EXERCISE GOAL: Of the lines listed below, return exactly those that run from the line containing "VIỆT NAM WELCOMES 12.23 MILLION INTERNATIONAL" through the line containing "in the first seven months....", both included.

EXERCISE MATERIALS:
Content starts

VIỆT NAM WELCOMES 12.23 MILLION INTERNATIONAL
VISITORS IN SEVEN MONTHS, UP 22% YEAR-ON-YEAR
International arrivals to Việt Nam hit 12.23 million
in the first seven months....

Content ends
Content starts

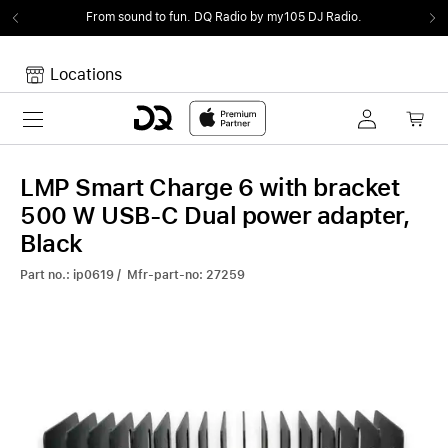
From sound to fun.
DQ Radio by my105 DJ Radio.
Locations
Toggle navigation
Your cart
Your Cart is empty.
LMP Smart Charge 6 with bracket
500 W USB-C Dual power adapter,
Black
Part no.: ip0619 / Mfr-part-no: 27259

Content ends

RESULT OF THIS TASK:
VIỆT NAM WELCOMES 12.23 MILLION INTERNATIONAL
VISITORS IN SEVEN MONTHS, UP 22% YEAR-ON-YEAR
International arrivals to Việt Nam hit 12.23 million
in the first seven months....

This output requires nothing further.